[Collected data]
....
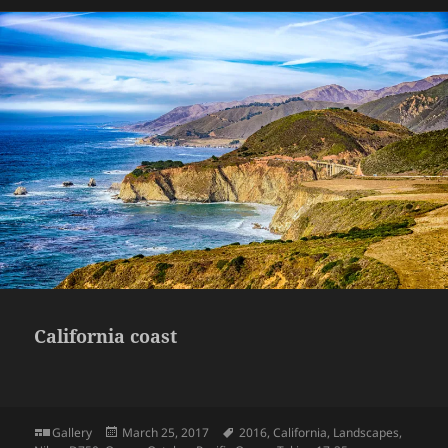
California coast
Format
Posted
Tags
Gallery
March 25, 2017
2016
,
California
,
Landscapes
,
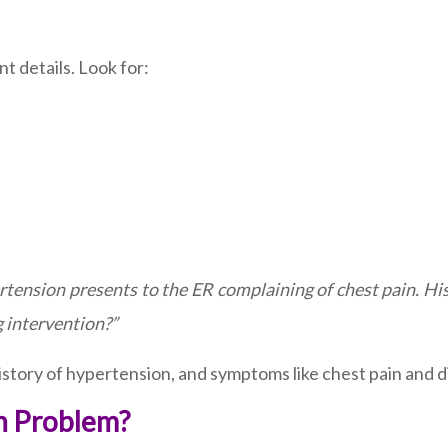
t details. Look for:
rtension presents to the ER complaining of chest pain. Hi
g intervention?”
istory of hypertension, and symptoms like chest pain and d
in Problem?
....
Every line above that holds "pain" should be tallied; answer with the total alone.

2